● **Required work**
Would you please repeat the data that follows, exactly as it reads?

● **Data shown**
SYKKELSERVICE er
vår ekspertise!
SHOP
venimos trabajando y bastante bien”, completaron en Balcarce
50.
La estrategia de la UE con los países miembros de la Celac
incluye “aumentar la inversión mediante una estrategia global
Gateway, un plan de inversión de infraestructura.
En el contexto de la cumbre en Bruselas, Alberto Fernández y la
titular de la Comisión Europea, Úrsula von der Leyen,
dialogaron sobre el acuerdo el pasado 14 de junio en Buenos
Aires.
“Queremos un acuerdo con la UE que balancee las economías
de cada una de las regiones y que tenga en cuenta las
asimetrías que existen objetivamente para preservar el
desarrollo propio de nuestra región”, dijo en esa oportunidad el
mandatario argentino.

● **Solution to this task**
SYKKELSERVICE er
vår ekspertise!
SHOP
venimos trabajando y bastante bien”, completaron en Balcarce
50.
La estrategia de la UE con los países miembros de la Celac
incluye “aumentar la inversión mediante una estrategia global
Gateway, un plan de inversión de infraestructura.
En el contexto de la cumbre en Bruselas, Alberto Fernández y la
titular de la Comisión Europea, Úrsula von der Leyen,
dialogaron sobre el acuerdo el pasado 14 de junio en Buenos
Aires.
“Queremos un acuerdo con la UE que balancee las economías
de cada una de las regiones y que tenga en cuenta las
asimetrías que existen objetivamente para preservar el
desarrollo propio de nuestra región”, dijo en esa oportunidad el
mandatario argentino.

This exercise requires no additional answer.